I AM NINE YEARS OLD , and inspecting the bathtub before getting in. I ignore the brown gunk caked around the spigot, and the yellow tear-shaped stain spreading out from the drain; I can’t do much about those. No, I am looking for anything that moves, and the seriousness with which I undertake this task masks the sound of my mother entering, a good hour before I expect her home from work.
“Yep. You sure have got the Briggs-girl ass. That’ll come in handy some day.”
She laughs, like she has said something funny. I am frustrated that my mother has walked in the bathroom without knocking, and I don’t want to think about what she has just said. I step in the bathtub quick, bugs or not, and pull the plastic shower curtain closed.
“Should you be taking a bath? What if Rodney walked away?”
“He won’t,” I say, miffed that she is criticizing my babysitting skills. “He’s watching Gilligan’s Island.”

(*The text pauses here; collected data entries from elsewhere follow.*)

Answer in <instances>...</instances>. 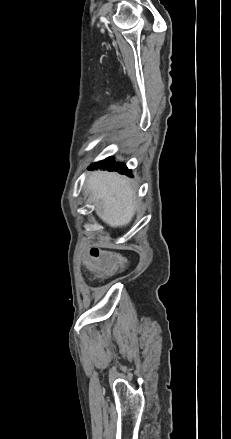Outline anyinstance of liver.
Returning a JSON list of instances; mask_svg holds the SVG:
<instances>
[{
  "label": "liver",
  "instance_id": "6515ba94",
  "mask_svg": "<svg viewBox=\"0 0 231 439\" xmlns=\"http://www.w3.org/2000/svg\"><path fill=\"white\" fill-rule=\"evenodd\" d=\"M86 188L99 203V215L105 223L111 227L130 223L137 203L129 180L117 173L95 171L89 175Z\"/></svg>",
  "mask_w": 231,
  "mask_h": 439
}]
</instances>
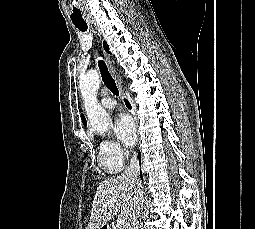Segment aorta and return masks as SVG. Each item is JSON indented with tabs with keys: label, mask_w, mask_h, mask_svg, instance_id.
<instances>
[{
	"label": "aorta",
	"mask_w": 255,
	"mask_h": 229,
	"mask_svg": "<svg viewBox=\"0 0 255 229\" xmlns=\"http://www.w3.org/2000/svg\"><path fill=\"white\" fill-rule=\"evenodd\" d=\"M99 85L100 76L94 69L88 71L80 79V91L90 124L97 133L104 134L111 123V119L97 101L96 93Z\"/></svg>",
	"instance_id": "obj_1"
}]
</instances>
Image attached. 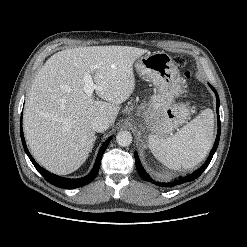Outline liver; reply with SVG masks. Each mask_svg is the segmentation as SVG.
<instances>
[{
	"label": "liver",
	"mask_w": 247,
	"mask_h": 247,
	"mask_svg": "<svg viewBox=\"0 0 247 247\" xmlns=\"http://www.w3.org/2000/svg\"><path fill=\"white\" fill-rule=\"evenodd\" d=\"M147 50L129 46L67 49L51 56L35 77L24 111V132L37 162L56 174L76 171L95 141L91 122L112 126L135 89L133 63ZM102 87L96 100L84 91V75Z\"/></svg>",
	"instance_id": "6515ba94"
}]
</instances>
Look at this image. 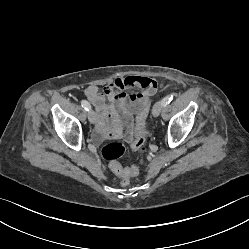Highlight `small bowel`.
<instances>
[{
    "label": "small bowel",
    "mask_w": 249,
    "mask_h": 249,
    "mask_svg": "<svg viewBox=\"0 0 249 249\" xmlns=\"http://www.w3.org/2000/svg\"><path fill=\"white\" fill-rule=\"evenodd\" d=\"M154 82L147 77L126 76L116 78L106 85L102 92L94 85L85 88L84 94L96 110L99 139L117 137L121 134L128 139L132 138L131 112L149 107L150 97L157 89L156 87L151 90ZM132 87H138L142 91L135 94L124 92L125 89Z\"/></svg>",
    "instance_id": "obj_1"
}]
</instances>
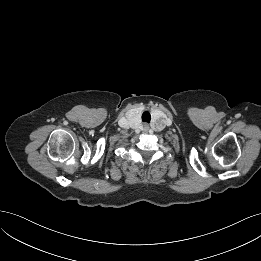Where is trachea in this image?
I'll list each match as a JSON object with an SVG mask.
<instances>
[{
    "mask_svg": "<svg viewBox=\"0 0 261 261\" xmlns=\"http://www.w3.org/2000/svg\"><path fill=\"white\" fill-rule=\"evenodd\" d=\"M151 120V115L148 111L143 112L142 114V121L149 123Z\"/></svg>",
    "mask_w": 261,
    "mask_h": 261,
    "instance_id": "trachea-1",
    "label": "trachea"
}]
</instances>
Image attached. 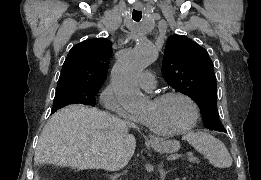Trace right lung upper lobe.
<instances>
[{
  "label": "right lung upper lobe",
  "mask_w": 261,
  "mask_h": 180,
  "mask_svg": "<svg viewBox=\"0 0 261 180\" xmlns=\"http://www.w3.org/2000/svg\"><path fill=\"white\" fill-rule=\"evenodd\" d=\"M111 54V42L106 38H93L76 44L65 59L57 87L101 86L107 77Z\"/></svg>",
  "instance_id": "1"
}]
</instances>
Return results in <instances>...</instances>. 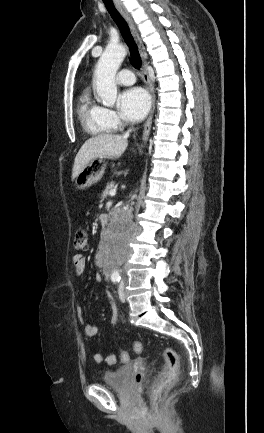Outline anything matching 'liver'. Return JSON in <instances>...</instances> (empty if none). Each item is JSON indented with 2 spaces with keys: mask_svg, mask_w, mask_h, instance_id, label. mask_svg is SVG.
Returning a JSON list of instances; mask_svg holds the SVG:
<instances>
[{
  "mask_svg": "<svg viewBox=\"0 0 264 433\" xmlns=\"http://www.w3.org/2000/svg\"><path fill=\"white\" fill-rule=\"evenodd\" d=\"M127 146V138L121 135L103 134L88 139L75 157L72 181L91 160L95 158H118L124 153Z\"/></svg>",
  "mask_w": 264,
  "mask_h": 433,
  "instance_id": "6515ba94",
  "label": "liver"
}]
</instances>
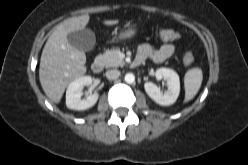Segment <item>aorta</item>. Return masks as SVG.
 Here are the masks:
<instances>
[{
	"label": "aorta",
	"instance_id": "aorta-1",
	"mask_svg": "<svg viewBox=\"0 0 248 165\" xmlns=\"http://www.w3.org/2000/svg\"><path fill=\"white\" fill-rule=\"evenodd\" d=\"M124 79L126 83L132 84L135 81V76L132 73H127Z\"/></svg>",
	"mask_w": 248,
	"mask_h": 165
}]
</instances>
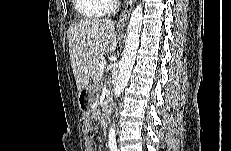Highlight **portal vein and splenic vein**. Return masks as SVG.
Masks as SVG:
<instances>
[{
  "mask_svg": "<svg viewBox=\"0 0 231 151\" xmlns=\"http://www.w3.org/2000/svg\"><path fill=\"white\" fill-rule=\"evenodd\" d=\"M106 64H107L106 61H102L99 65L100 69H104Z\"/></svg>",
  "mask_w": 231,
  "mask_h": 151,
  "instance_id": "1",
  "label": "portal vein and splenic vein"
}]
</instances>
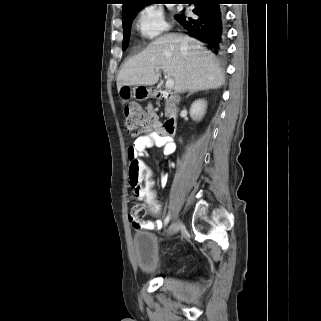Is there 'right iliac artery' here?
I'll list each match as a JSON object with an SVG mask.
<instances>
[{"instance_id":"82829eb1","label":"right iliac artery","mask_w":321,"mask_h":321,"mask_svg":"<svg viewBox=\"0 0 321 321\" xmlns=\"http://www.w3.org/2000/svg\"><path fill=\"white\" fill-rule=\"evenodd\" d=\"M170 221V214H168L164 220V225L166 226Z\"/></svg>"}]
</instances>
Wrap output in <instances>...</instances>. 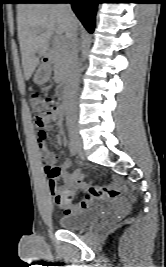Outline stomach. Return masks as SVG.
<instances>
[{"label":"stomach","mask_w":166,"mask_h":267,"mask_svg":"<svg viewBox=\"0 0 166 267\" xmlns=\"http://www.w3.org/2000/svg\"><path fill=\"white\" fill-rule=\"evenodd\" d=\"M51 76V70L48 65H41L38 67V69L35 71L33 76V81L37 85H43L47 83Z\"/></svg>","instance_id":"stomach-1"}]
</instances>
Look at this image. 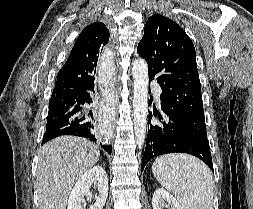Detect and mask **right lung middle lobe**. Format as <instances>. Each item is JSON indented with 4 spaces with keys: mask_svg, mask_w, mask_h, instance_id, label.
I'll return each instance as SVG.
<instances>
[{
    "mask_svg": "<svg viewBox=\"0 0 253 209\" xmlns=\"http://www.w3.org/2000/svg\"><path fill=\"white\" fill-rule=\"evenodd\" d=\"M60 114H61L60 112H58V111H55L53 115H56V116H58V115H60Z\"/></svg>",
    "mask_w": 253,
    "mask_h": 209,
    "instance_id": "dd1d6c3e",
    "label": "right lung middle lobe"
}]
</instances>
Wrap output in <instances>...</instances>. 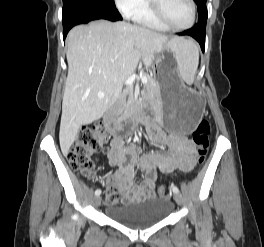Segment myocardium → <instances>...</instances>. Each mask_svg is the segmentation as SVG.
<instances>
[{
  "instance_id": "obj_1",
  "label": "myocardium",
  "mask_w": 264,
  "mask_h": 247,
  "mask_svg": "<svg viewBox=\"0 0 264 247\" xmlns=\"http://www.w3.org/2000/svg\"><path fill=\"white\" fill-rule=\"evenodd\" d=\"M149 1V7L152 15L154 18L161 23L165 28L174 30V31H183L190 29L196 21V15H197V9H196V3L194 0H188L191 6V19L188 24L183 26H177L172 23H170L167 18L165 17L162 7H161V0H148Z\"/></svg>"
}]
</instances>
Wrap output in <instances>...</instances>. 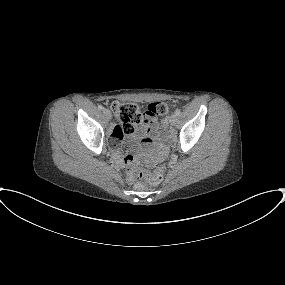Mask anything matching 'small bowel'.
I'll list each match as a JSON object with an SVG mask.
<instances>
[{
  "instance_id": "small-bowel-1",
  "label": "small bowel",
  "mask_w": 285,
  "mask_h": 285,
  "mask_svg": "<svg viewBox=\"0 0 285 285\" xmlns=\"http://www.w3.org/2000/svg\"><path fill=\"white\" fill-rule=\"evenodd\" d=\"M155 126H156V121L154 119H149L143 124L139 125L135 129V132L131 135L133 140L136 143H138V141L148 136L153 131ZM123 137L124 133L118 127H115L111 133V138L109 141V145L112 148L113 159L119 165H122L121 147H122ZM136 150H138L137 145H136ZM127 181L130 183L133 181V176L131 173H127Z\"/></svg>"
}]
</instances>
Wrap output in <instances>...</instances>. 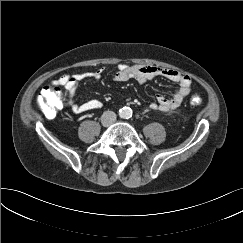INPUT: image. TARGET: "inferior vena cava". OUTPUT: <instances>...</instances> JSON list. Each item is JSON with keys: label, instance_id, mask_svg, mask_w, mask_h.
Segmentation results:
<instances>
[{"label": "inferior vena cava", "instance_id": "obj_1", "mask_svg": "<svg viewBox=\"0 0 243 243\" xmlns=\"http://www.w3.org/2000/svg\"><path fill=\"white\" fill-rule=\"evenodd\" d=\"M116 114L113 111H105L101 116L103 126H110L116 121Z\"/></svg>", "mask_w": 243, "mask_h": 243}]
</instances>
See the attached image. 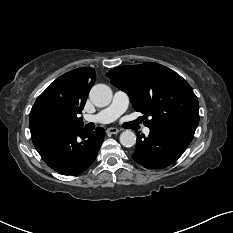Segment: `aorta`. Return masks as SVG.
I'll return each mask as SVG.
<instances>
[{"instance_id": "762f6f07", "label": "aorta", "mask_w": 233, "mask_h": 233, "mask_svg": "<svg viewBox=\"0 0 233 233\" xmlns=\"http://www.w3.org/2000/svg\"><path fill=\"white\" fill-rule=\"evenodd\" d=\"M89 97L97 107H105L111 103L112 90L105 84H97L92 87ZM120 143L125 147H131L136 144V135L131 130H125L120 135Z\"/></svg>"}]
</instances>
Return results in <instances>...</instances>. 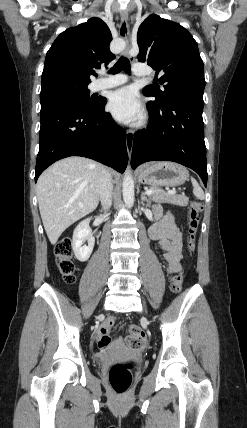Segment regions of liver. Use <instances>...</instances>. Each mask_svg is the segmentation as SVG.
Instances as JSON below:
<instances>
[{
    "mask_svg": "<svg viewBox=\"0 0 247 428\" xmlns=\"http://www.w3.org/2000/svg\"><path fill=\"white\" fill-rule=\"evenodd\" d=\"M102 166L90 159L69 157L45 170L37 181L43 226L51 244L73 223L96 209Z\"/></svg>",
    "mask_w": 247,
    "mask_h": 428,
    "instance_id": "obj_1",
    "label": "liver"
}]
</instances>
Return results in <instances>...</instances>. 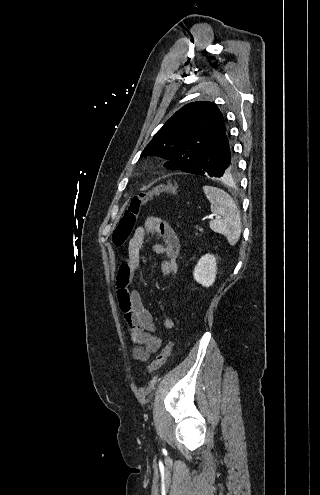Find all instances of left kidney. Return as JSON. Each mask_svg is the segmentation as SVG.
Masks as SVG:
<instances>
[{
	"label": "left kidney",
	"instance_id": "5707ae66",
	"mask_svg": "<svg viewBox=\"0 0 320 495\" xmlns=\"http://www.w3.org/2000/svg\"><path fill=\"white\" fill-rule=\"evenodd\" d=\"M217 262L212 254H206L200 258L193 271L194 280L202 286H211L216 278Z\"/></svg>",
	"mask_w": 320,
	"mask_h": 495
}]
</instances>
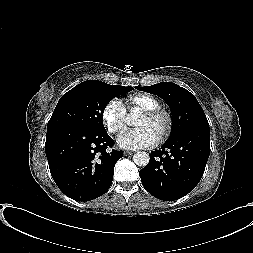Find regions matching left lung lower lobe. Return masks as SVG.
<instances>
[{
	"label": "left lung lower lobe",
	"mask_w": 253,
	"mask_h": 253,
	"mask_svg": "<svg viewBox=\"0 0 253 253\" xmlns=\"http://www.w3.org/2000/svg\"><path fill=\"white\" fill-rule=\"evenodd\" d=\"M210 154V132L189 129L170 137L149 154L150 161L139 171L144 188L164 201H174L199 183Z\"/></svg>",
	"instance_id": "left-lung-lower-lobe-1"
}]
</instances>
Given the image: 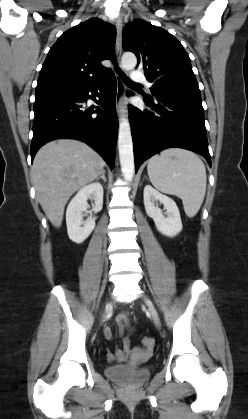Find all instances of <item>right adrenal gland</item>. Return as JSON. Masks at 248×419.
<instances>
[{"mask_svg":"<svg viewBox=\"0 0 248 419\" xmlns=\"http://www.w3.org/2000/svg\"><path fill=\"white\" fill-rule=\"evenodd\" d=\"M105 170H103L102 172H101V175L97 178V180H99V179H103L104 180V182H106L107 181V179H106V177H105Z\"/></svg>","mask_w":248,"mask_h":419,"instance_id":"obj_1","label":"right adrenal gland"}]
</instances>
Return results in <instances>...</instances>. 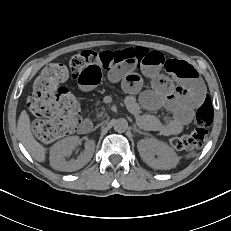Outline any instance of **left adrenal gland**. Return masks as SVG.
Listing matches in <instances>:
<instances>
[{"label":"left adrenal gland","mask_w":231,"mask_h":231,"mask_svg":"<svg viewBox=\"0 0 231 231\" xmlns=\"http://www.w3.org/2000/svg\"><path fill=\"white\" fill-rule=\"evenodd\" d=\"M134 131H135V132H138V133H140V134H143V135H148L147 133L142 132L140 129H138V128H136V127H134Z\"/></svg>","instance_id":"obj_1"}]
</instances>
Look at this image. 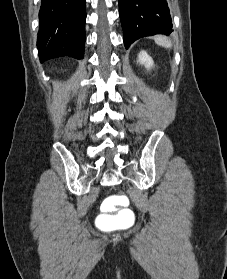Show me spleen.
I'll use <instances>...</instances> for the list:
<instances>
[{"label":"spleen","instance_id":"obj_1","mask_svg":"<svg viewBox=\"0 0 227 279\" xmlns=\"http://www.w3.org/2000/svg\"><path fill=\"white\" fill-rule=\"evenodd\" d=\"M154 40L160 46H163V47H166V48L171 47V41L167 37L158 35L154 38Z\"/></svg>","mask_w":227,"mask_h":279}]
</instances>
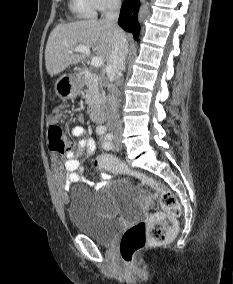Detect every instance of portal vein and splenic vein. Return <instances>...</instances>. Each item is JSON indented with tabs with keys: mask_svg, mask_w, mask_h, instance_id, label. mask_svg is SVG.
I'll return each instance as SVG.
<instances>
[{
	"mask_svg": "<svg viewBox=\"0 0 233 284\" xmlns=\"http://www.w3.org/2000/svg\"><path fill=\"white\" fill-rule=\"evenodd\" d=\"M69 52L70 53H72V52H81V53H84L86 55H90V53H91L90 49L87 46H84V45H78V46L74 47L73 49H71ZM103 64H104V61L100 57H94L91 60V65L93 67H97L98 68V67H101Z\"/></svg>",
	"mask_w": 233,
	"mask_h": 284,
	"instance_id": "18ae733b",
	"label": "portal vein and splenic vein"
}]
</instances>
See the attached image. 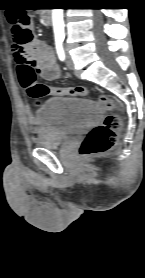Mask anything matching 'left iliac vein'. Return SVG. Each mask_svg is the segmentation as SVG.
<instances>
[{
  "mask_svg": "<svg viewBox=\"0 0 145 278\" xmlns=\"http://www.w3.org/2000/svg\"><path fill=\"white\" fill-rule=\"evenodd\" d=\"M65 51H66V66H67L68 69L72 70V69H73L72 57H71L70 54L68 53L66 47H65Z\"/></svg>",
  "mask_w": 145,
  "mask_h": 278,
  "instance_id": "left-iliac-vein-1",
  "label": "left iliac vein"
}]
</instances>
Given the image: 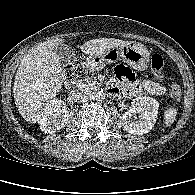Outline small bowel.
<instances>
[{
    "label": "small bowel",
    "mask_w": 195,
    "mask_h": 195,
    "mask_svg": "<svg viewBox=\"0 0 195 195\" xmlns=\"http://www.w3.org/2000/svg\"><path fill=\"white\" fill-rule=\"evenodd\" d=\"M117 86L112 87L113 94L121 90L126 96L133 97L144 93L161 95L165 92V87L151 80L138 79L127 67L120 65L115 69Z\"/></svg>",
    "instance_id": "obj_1"
}]
</instances>
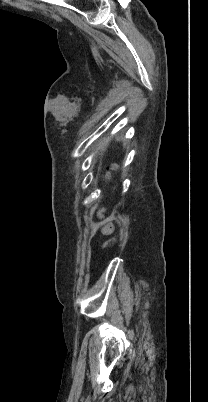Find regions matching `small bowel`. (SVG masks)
I'll return each mask as SVG.
<instances>
[{
  "label": "small bowel",
  "instance_id": "small-bowel-1",
  "mask_svg": "<svg viewBox=\"0 0 208 402\" xmlns=\"http://www.w3.org/2000/svg\"><path fill=\"white\" fill-rule=\"evenodd\" d=\"M113 231V225L110 223H105L104 226L102 227V233L103 234H110Z\"/></svg>",
  "mask_w": 208,
  "mask_h": 402
}]
</instances>
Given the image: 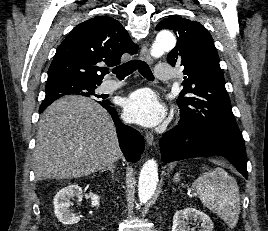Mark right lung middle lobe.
<instances>
[{
	"mask_svg": "<svg viewBox=\"0 0 268 231\" xmlns=\"http://www.w3.org/2000/svg\"><path fill=\"white\" fill-rule=\"evenodd\" d=\"M98 85L70 80L56 81L46 84V96L44 100H56L64 95H83L98 97L94 90Z\"/></svg>",
	"mask_w": 268,
	"mask_h": 231,
	"instance_id": "obj_1",
	"label": "right lung middle lobe"
}]
</instances>
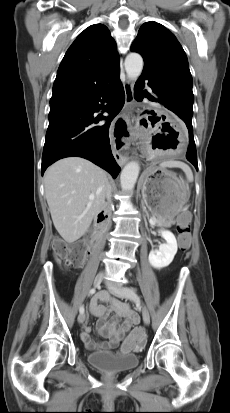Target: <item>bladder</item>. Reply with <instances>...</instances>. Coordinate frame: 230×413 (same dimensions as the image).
I'll return each mask as SVG.
<instances>
[{
    "instance_id": "obj_1",
    "label": "bladder",
    "mask_w": 230,
    "mask_h": 413,
    "mask_svg": "<svg viewBox=\"0 0 230 413\" xmlns=\"http://www.w3.org/2000/svg\"><path fill=\"white\" fill-rule=\"evenodd\" d=\"M87 359L92 366L108 374L128 371L139 364V357L133 353L93 351L88 354Z\"/></svg>"
}]
</instances>
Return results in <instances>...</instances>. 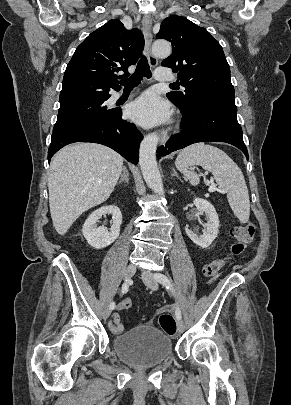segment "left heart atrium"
Returning <instances> with one entry per match:
<instances>
[{
  "instance_id": "obj_1",
  "label": "left heart atrium",
  "mask_w": 291,
  "mask_h": 405,
  "mask_svg": "<svg viewBox=\"0 0 291 405\" xmlns=\"http://www.w3.org/2000/svg\"><path fill=\"white\" fill-rule=\"evenodd\" d=\"M170 114L169 104L153 92L144 93L128 107L129 117L144 127L167 122Z\"/></svg>"
}]
</instances>
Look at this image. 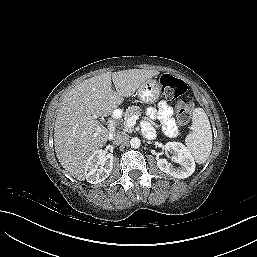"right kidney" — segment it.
<instances>
[{"mask_svg":"<svg viewBox=\"0 0 257 257\" xmlns=\"http://www.w3.org/2000/svg\"><path fill=\"white\" fill-rule=\"evenodd\" d=\"M113 154L105 155L104 151H95L87 160L84 175L87 182L98 184L109 177L113 168Z\"/></svg>","mask_w":257,"mask_h":257,"instance_id":"obj_1","label":"right kidney"}]
</instances>
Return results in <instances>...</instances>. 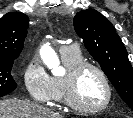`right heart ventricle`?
<instances>
[{
    "label": "right heart ventricle",
    "mask_w": 133,
    "mask_h": 118,
    "mask_svg": "<svg viewBox=\"0 0 133 118\" xmlns=\"http://www.w3.org/2000/svg\"><path fill=\"white\" fill-rule=\"evenodd\" d=\"M62 55V54H61ZM62 61L69 71L74 66L83 62V58L80 52L62 55ZM64 78L65 76L52 77L53 82V100L61 103L65 102L64 96Z\"/></svg>",
    "instance_id": "obj_1"
}]
</instances>
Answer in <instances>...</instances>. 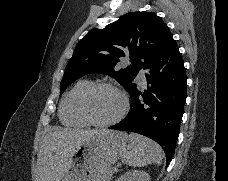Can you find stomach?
<instances>
[{
	"label": "stomach",
	"instance_id": "0dacf381",
	"mask_svg": "<svg viewBox=\"0 0 228 181\" xmlns=\"http://www.w3.org/2000/svg\"><path fill=\"white\" fill-rule=\"evenodd\" d=\"M129 137L121 131H96L76 149L62 181H109V169L120 159Z\"/></svg>",
	"mask_w": 228,
	"mask_h": 181
}]
</instances>
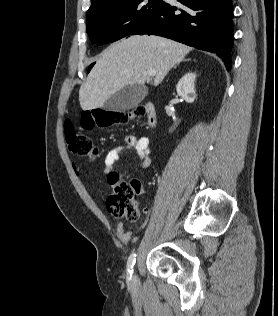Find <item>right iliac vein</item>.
<instances>
[{"label":"right iliac vein","instance_id":"right-iliac-vein-1","mask_svg":"<svg viewBox=\"0 0 278 316\" xmlns=\"http://www.w3.org/2000/svg\"><path fill=\"white\" fill-rule=\"evenodd\" d=\"M131 283L133 286H136L138 283V279H137V276L135 274L131 277Z\"/></svg>","mask_w":278,"mask_h":316}]
</instances>
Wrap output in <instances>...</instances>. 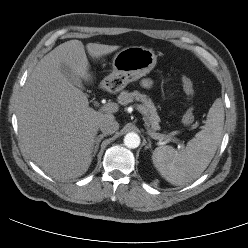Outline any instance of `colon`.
Listing matches in <instances>:
<instances>
[{"label": "colon", "mask_w": 248, "mask_h": 248, "mask_svg": "<svg viewBox=\"0 0 248 248\" xmlns=\"http://www.w3.org/2000/svg\"><path fill=\"white\" fill-rule=\"evenodd\" d=\"M182 86L187 95L192 96L194 94L193 83L189 78L182 79ZM182 122L184 125L189 126L194 122V111L193 108H189L182 117Z\"/></svg>", "instance_id": "1"}]
</instances>
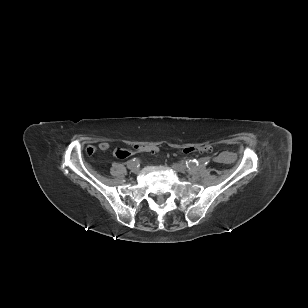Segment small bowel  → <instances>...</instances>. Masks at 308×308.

“Okay,” she says, and I hear her move out of the bathroom and toward the kitchen. She is going to make a peanut-butter- and-banana sandwich. Sharlene is twenty-seven years old, and she loves peanut-butter-and-banana sandwiches.
“I’M SORRY, AVIS. I NEVER wanted to hurt you.”
I was still standing naked at the drawer, my back to Jim, the red satin fabric in my hand. I didn’t know what to say to that. I couldn’t seem to think straight, I couldn’t seem to keep my mind on what was happening right that moment. Did Jim just say he was in love with Darcy? Why had I opened this drawer?
And still I was racing toward Jim’s apology, grateful for it, hopeful. One of the first things I ever knew about Jim was that he was willing to apologize.